Records for the exercise:
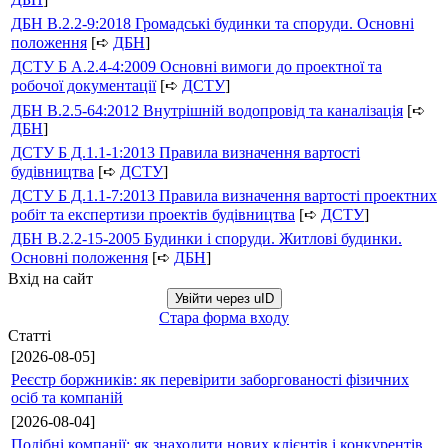
ДБН В.2.2-9:2018 Громадські будинки та споруди. Основні
положення
[➪
ДБН
]
ДСТУ Б А.2.4-4:2009 Основні вимоги до проектної та
робочої документації
[➪
ДСТУ
]
ДБН В.2.5-64:2012 Внутрішній водопровід та каналізація
[➪
ДБН
]
ДСТУ Б Д.1.1-1:2013 Правила визначення вартості
будівництва
[➪
ДСТУ
]
ДСТУ Б Д.1.1-7:2013 Правила визначення вартості проектних
робіт та експертизи проектів будівництва
[➪
ДСТУ
]
ДБН В.2.2-15-2005 Будинки і споруди. Житлові будинки.
Основні положення
[➪
ДБН
]
Вхід на сайт
Увійти через uID
Стара форма входу
Статті
[2026-08-05]
Реєстр боржників: як перевірити заборгованості фізичних
осіб та компаній
[2026-08-04]
Подібні компанії: як знаходити нових клієнтів і конкурентів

Task description: How many lines of the listing contain "споруди"? Say only that number.

Task solution: 2